Her voice punctuated with un-Vulcan-like emotional crackles, T'Pol continues logging the fact that she has no hope of curing the crew of their excessive laziness without Phlox's help, so she's documenting their situation for posterity. Mathra stands up and pantomimes a little Wayne's World "Doodle-lee-doo! Doodle-lee-doo!" as we all set our clocks to Flashback Time.
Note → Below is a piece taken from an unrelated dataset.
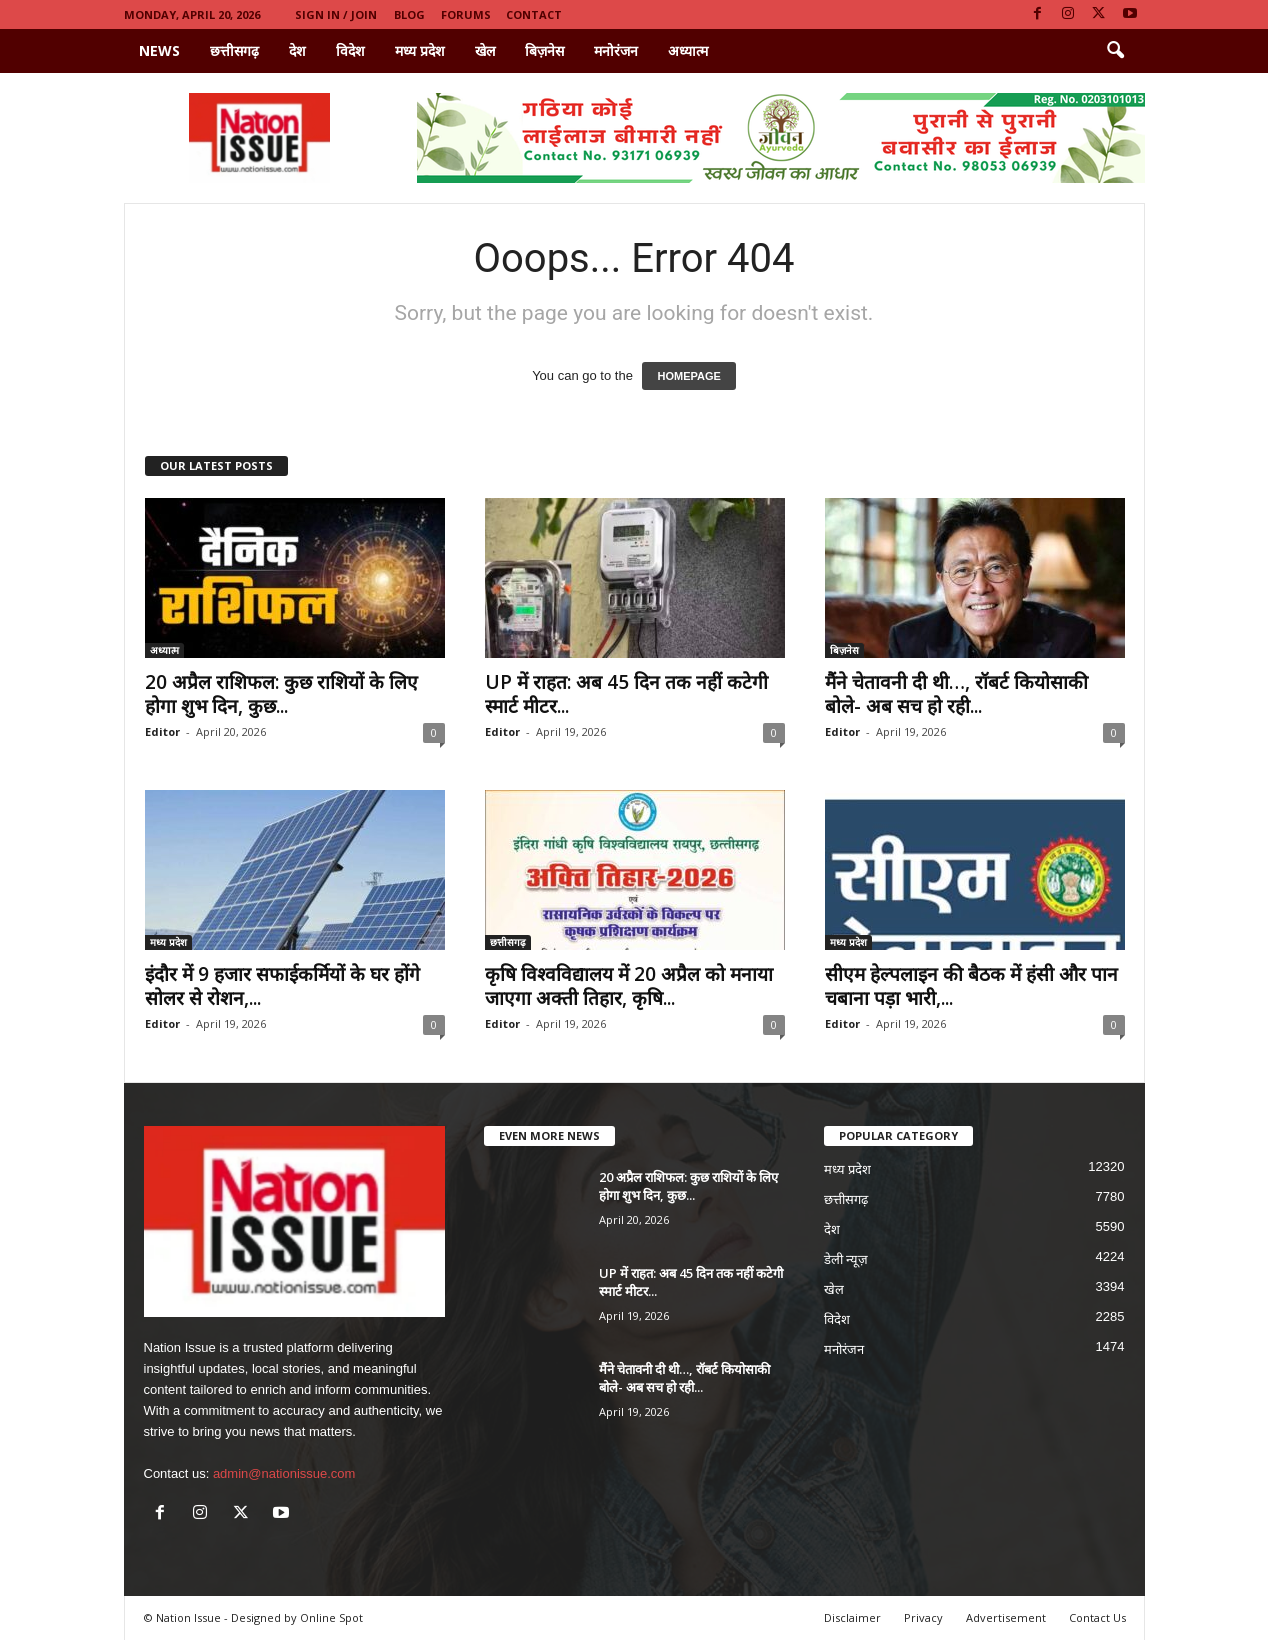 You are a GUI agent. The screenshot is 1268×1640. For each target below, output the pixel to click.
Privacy (923, 1617)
Bridge. The trouble all started with a measly Class IV Black Hole that Quantum's hot to take a dekko at. This Black Hole's extra special because it's part of a trinary star system! I know, I know -- when I heard that, I was so excited I nearly pulled a Malcolm and wet myself. "Don't get too excited -- the writers screwed up the science again. It's ternary, NOT TRINARY!" Mathra spits at the TV set. And we're done with the staining kind of red wine. T'Pol and Quantum set up the fact that in order to safely reach the Black Hole, they have to drop to impulse, which means their little side trip will take them two days. T'Pol goes to make the necessary arrangements, and Quantum asks if Trip can take a look at his chair. "Sir?" Trip doesn't get what he's driving at. "You may have noticed that I don't sit in it very much," Quantum tells him. "Is there a problem?" Trip wonders. "It's uncomfortable," Quantum confides in hushed tones. I just figured he had hemorrhoids. "When I lean back, I feel like I'm about to slide out of it. I have to sort of perch on the edge," Quantum admits. Holy cow -- is that a shout-out to all the times I've commented on T'Pol "perching" on that thing? "I always assumed it wuz the best seat in the howse," Trip states. I'm really restraining myself from making a toilet joke. Quantum asks if he will take a look at it, but Trip whines that he was going to purge some technobabbles. I'm going to purge something, and it's not going to be the impulse manifolds. "The chair first, if you don't mind," Quantum says, punctuating his words by stabbing his finger in the direction of the object in question. Trip pauses before saying, "Aye aye, sir." Quantum "hms" his response and smiles amiably as Trip leaves. It could be my excessive inebriation, but Quantum didn't stink up the Bridge in that scene. He actually resembled a human man instead of a redwood!

Do you know why Sars is the best boss I've EVER had? 'Cuz none of the others ever gave me a "Star Trek Ships of the Line" calendar for my birthday! She's so awesome. ["Aw, you're welcome." -- Sars] Now the problem is convincing Mathra she sent it to ME. "I knew her first!" Mathra yells from the back room. Honey? Shut up.